▸ Task prompt:
An acceptable answer repeats exactly the line with "the past twelve" and each line after it through the end of the entries, and includes nothing else.

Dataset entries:
[Start of Attachment]

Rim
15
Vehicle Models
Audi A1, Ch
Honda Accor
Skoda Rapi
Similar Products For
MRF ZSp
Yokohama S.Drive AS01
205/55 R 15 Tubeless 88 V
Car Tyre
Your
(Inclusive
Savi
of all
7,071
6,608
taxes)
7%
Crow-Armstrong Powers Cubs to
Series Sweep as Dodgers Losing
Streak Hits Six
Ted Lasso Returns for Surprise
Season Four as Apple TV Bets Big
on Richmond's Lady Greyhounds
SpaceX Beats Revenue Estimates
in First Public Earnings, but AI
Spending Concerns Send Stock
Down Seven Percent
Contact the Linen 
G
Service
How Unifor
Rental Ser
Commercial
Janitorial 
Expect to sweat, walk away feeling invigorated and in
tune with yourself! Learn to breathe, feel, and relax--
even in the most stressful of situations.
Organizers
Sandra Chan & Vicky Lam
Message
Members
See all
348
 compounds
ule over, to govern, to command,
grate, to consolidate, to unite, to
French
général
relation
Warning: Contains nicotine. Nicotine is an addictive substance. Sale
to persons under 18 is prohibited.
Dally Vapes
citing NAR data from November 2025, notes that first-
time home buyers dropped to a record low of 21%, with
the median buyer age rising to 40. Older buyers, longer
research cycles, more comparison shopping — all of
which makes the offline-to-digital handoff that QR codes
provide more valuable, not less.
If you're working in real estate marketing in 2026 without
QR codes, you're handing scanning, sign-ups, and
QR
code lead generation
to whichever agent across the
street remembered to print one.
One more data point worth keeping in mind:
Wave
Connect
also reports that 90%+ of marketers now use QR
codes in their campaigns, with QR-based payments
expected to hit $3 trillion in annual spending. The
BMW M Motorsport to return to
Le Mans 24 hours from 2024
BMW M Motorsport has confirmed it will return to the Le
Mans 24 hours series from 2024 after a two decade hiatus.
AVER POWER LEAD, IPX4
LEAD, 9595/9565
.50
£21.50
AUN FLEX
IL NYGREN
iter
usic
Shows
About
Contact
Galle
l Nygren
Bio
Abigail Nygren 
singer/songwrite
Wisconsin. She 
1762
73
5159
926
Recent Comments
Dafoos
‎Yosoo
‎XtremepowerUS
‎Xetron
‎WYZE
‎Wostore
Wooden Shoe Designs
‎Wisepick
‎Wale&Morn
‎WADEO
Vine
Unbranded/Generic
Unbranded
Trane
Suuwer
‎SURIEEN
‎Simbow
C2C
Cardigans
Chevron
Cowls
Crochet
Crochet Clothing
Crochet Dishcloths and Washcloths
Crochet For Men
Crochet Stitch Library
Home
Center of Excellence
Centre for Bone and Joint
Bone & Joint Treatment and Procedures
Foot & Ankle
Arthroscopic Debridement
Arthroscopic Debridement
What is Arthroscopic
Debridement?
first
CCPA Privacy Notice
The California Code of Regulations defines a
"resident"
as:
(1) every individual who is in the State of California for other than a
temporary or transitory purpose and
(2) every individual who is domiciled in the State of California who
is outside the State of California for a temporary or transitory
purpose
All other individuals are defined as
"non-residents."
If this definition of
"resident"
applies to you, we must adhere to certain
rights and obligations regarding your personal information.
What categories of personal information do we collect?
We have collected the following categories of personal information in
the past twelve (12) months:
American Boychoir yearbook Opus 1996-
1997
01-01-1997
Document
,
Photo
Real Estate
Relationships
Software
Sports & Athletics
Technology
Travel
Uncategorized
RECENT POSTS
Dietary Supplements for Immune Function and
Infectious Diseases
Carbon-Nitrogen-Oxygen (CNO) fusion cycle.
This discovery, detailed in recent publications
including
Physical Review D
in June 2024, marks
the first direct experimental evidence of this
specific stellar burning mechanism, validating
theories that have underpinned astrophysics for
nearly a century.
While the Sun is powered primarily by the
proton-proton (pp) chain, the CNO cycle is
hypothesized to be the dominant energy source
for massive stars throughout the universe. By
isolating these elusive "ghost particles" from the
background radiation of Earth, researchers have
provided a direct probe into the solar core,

[End of Attachment]

▸ Exercise solution:
the past twelve (12) months:
American Boychoir yearbook Opus 1996-
1997
01-01-1997
Document
,
Photo
Real Estate
Relationships
Software
Sports & Athletics
Technology
Travel
Uncategorized
RECENT POSTS
Dietary Supplements for Immune Function and
Infectious Diseases
Carbon-Nitrogen-Oxygen (CNO) fusion cycle.
This discovery, detailed in recent publications
including
Physical Review D
in June 2024, marks
the first direct experimental evidence of this
specific stellar burning mechanism, validating
theories that have underpinned astrophysics for
nearly a century.
While the Sun is powered primarily by the
proton-proton (pp) chain, the CNO cycle is
hypothesized to be the dominant energy source
for massive stars throughout the universe. By
isolating these elusive "ghost particles" from the
background radiation of Earth, researchers have
provided a direct probe into the solar core,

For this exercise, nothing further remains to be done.